THE PROBLEM = Provide nothing except how many lines of the data contain the word "DUBAI".

Saved entries =
'''
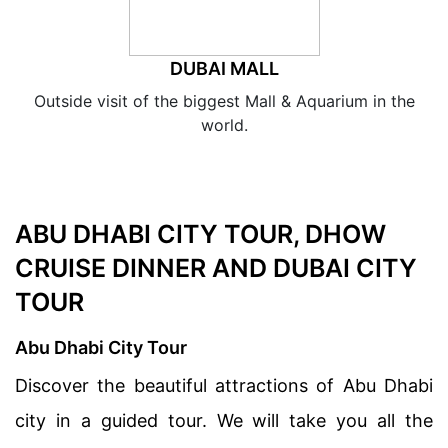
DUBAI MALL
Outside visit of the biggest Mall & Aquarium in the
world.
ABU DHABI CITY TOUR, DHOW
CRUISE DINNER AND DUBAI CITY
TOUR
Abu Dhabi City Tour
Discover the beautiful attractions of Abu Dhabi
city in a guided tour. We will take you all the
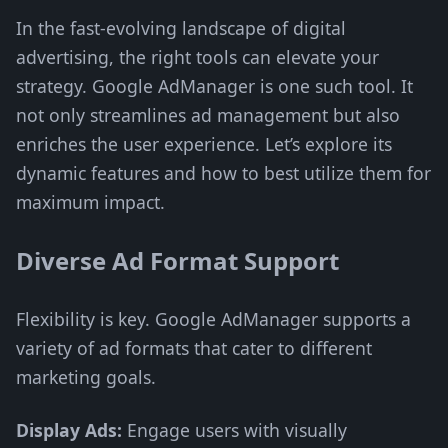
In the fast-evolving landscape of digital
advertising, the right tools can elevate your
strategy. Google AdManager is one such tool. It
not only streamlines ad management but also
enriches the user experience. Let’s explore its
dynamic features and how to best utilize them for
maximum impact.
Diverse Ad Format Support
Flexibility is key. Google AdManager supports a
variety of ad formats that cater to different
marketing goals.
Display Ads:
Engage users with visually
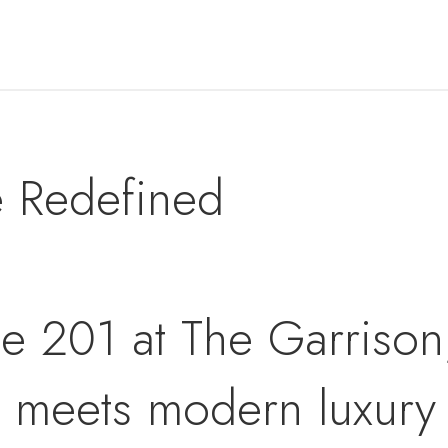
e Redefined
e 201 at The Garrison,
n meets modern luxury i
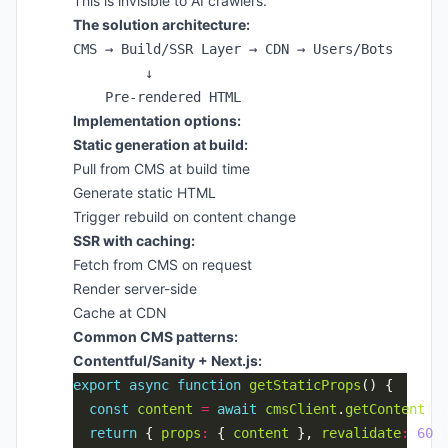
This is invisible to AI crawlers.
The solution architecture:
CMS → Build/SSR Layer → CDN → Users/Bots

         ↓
'''
EXERCISE OUTPUT = 2